▸ **Task goal**
What you give back should match the entries below character for character.

===============

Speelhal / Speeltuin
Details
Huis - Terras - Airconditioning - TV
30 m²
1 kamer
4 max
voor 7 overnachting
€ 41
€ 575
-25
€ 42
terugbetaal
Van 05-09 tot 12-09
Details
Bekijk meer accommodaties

===============

▸ **Response to this task**
Speelhal / Speeltuin
Details
Huis - Terras - Airconditioning - TV
30 m²
1 kamer
4 max
voor 7 overnachting
€ 41
€ 575
-25
€ 42
terugbetaal
Van 05-09 tot 12-09
Details
Bekijk meer accommodaties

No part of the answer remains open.